*** Block opens ***
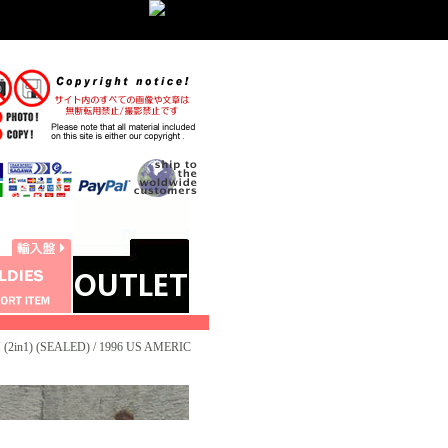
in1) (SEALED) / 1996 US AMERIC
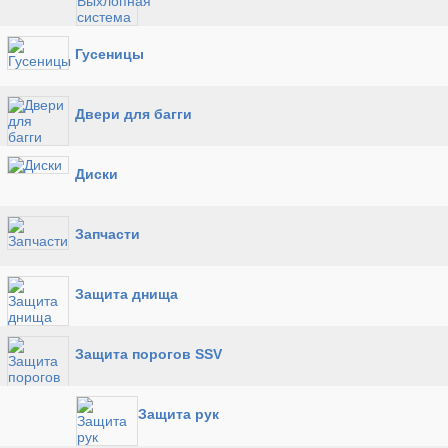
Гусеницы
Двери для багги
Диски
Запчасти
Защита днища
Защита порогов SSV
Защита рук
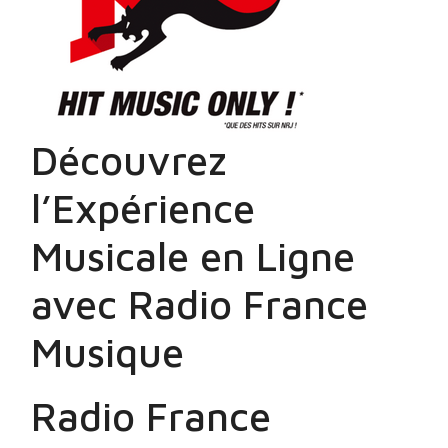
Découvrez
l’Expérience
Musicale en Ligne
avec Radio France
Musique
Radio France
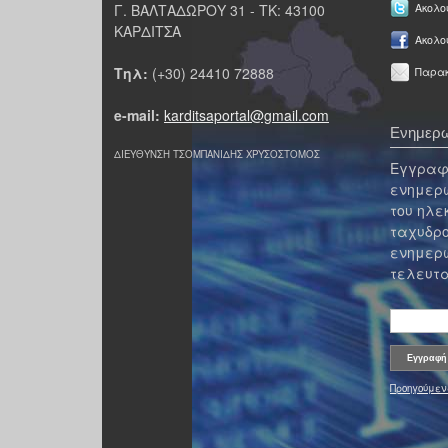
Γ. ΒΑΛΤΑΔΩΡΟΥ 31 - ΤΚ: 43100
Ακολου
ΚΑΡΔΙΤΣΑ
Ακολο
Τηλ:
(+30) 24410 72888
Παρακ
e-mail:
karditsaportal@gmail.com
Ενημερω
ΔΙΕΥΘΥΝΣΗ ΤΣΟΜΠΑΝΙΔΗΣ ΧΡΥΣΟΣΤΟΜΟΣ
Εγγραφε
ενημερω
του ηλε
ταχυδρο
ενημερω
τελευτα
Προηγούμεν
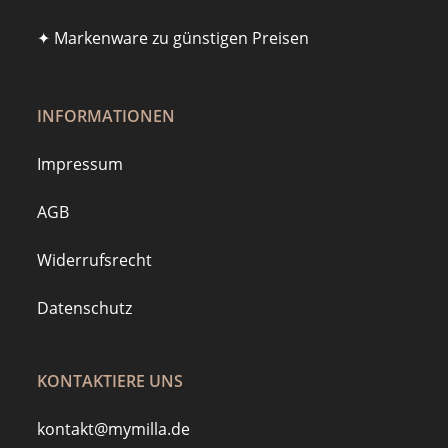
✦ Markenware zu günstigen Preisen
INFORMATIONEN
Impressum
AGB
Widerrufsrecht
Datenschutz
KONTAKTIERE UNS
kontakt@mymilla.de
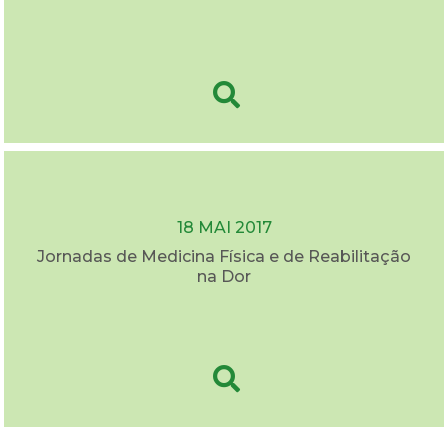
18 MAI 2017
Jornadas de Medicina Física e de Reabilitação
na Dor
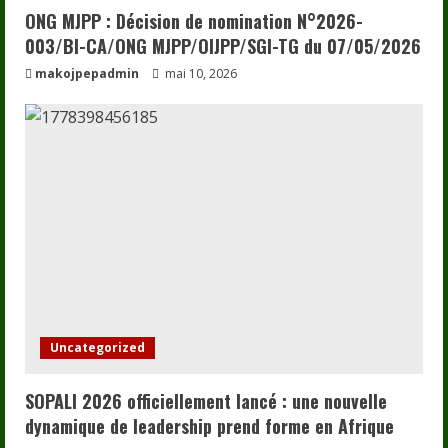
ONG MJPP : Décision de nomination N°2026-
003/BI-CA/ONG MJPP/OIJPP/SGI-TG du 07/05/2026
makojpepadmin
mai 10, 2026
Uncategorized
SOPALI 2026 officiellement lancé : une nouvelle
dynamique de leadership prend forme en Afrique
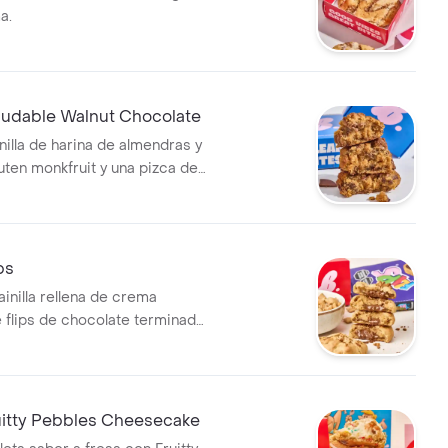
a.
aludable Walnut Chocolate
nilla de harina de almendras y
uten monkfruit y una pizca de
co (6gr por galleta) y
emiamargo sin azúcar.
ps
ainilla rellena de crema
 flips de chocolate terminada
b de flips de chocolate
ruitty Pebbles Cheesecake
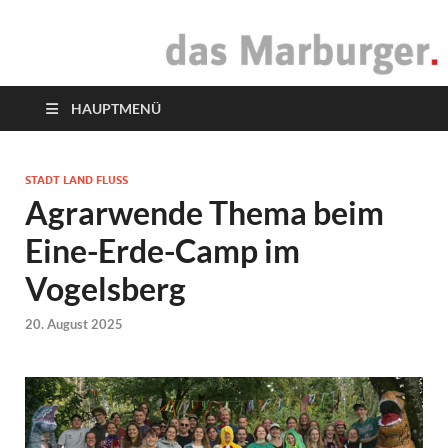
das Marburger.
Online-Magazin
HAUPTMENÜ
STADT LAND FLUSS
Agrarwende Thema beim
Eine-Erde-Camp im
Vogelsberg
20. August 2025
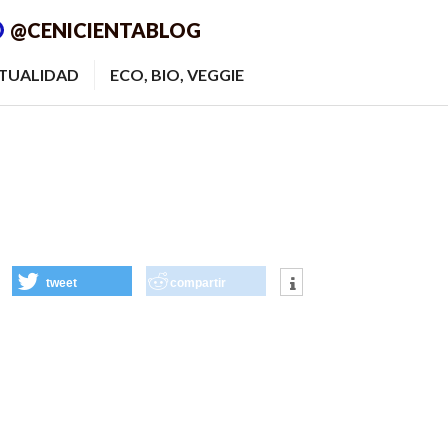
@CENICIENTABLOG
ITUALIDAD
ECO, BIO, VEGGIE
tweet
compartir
*** Block closes ***
*** Block opens ***
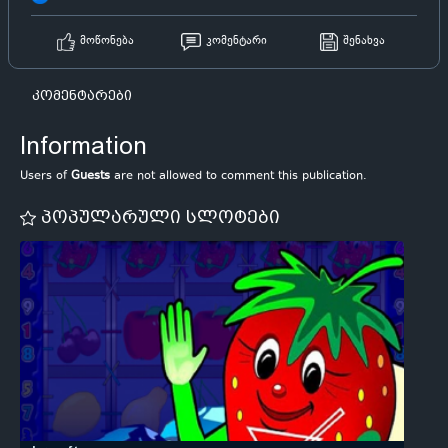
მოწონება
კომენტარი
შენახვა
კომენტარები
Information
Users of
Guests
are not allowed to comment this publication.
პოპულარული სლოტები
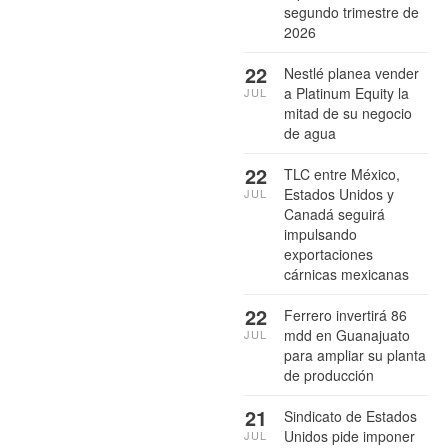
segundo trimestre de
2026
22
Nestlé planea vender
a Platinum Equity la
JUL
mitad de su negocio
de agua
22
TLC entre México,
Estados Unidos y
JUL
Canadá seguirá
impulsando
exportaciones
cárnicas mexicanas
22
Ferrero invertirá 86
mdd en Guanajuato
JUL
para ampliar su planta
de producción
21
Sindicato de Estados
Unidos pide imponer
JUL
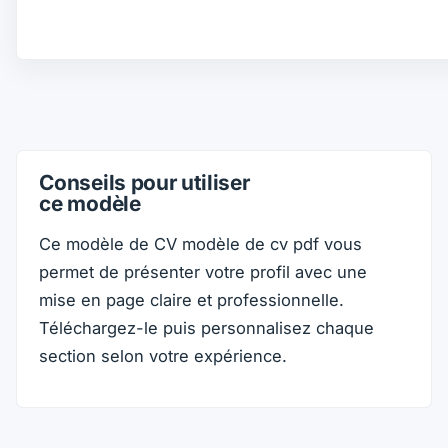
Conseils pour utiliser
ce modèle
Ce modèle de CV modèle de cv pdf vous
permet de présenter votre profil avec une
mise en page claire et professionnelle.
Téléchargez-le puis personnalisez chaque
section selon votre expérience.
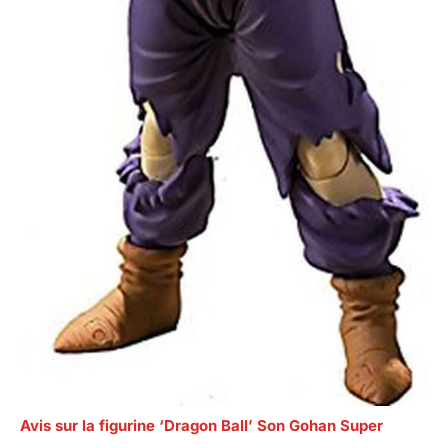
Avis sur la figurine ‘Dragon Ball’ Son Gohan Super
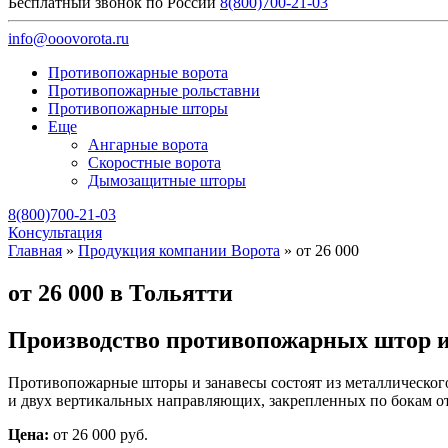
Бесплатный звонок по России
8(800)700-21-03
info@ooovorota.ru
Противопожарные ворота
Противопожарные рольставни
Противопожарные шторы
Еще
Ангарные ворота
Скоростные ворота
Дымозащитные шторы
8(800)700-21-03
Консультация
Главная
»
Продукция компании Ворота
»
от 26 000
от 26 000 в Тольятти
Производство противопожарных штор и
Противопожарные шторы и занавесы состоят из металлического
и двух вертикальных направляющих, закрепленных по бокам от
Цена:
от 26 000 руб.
*** Block closes ***
Show a copy of each line from the data that includes the word "Противопожарные".

# Problem solution:
Противопожарные ворота
Противопожарные рольставни
Противопожарные шторы
Противопожарные шторы и занавесы состоят из металлического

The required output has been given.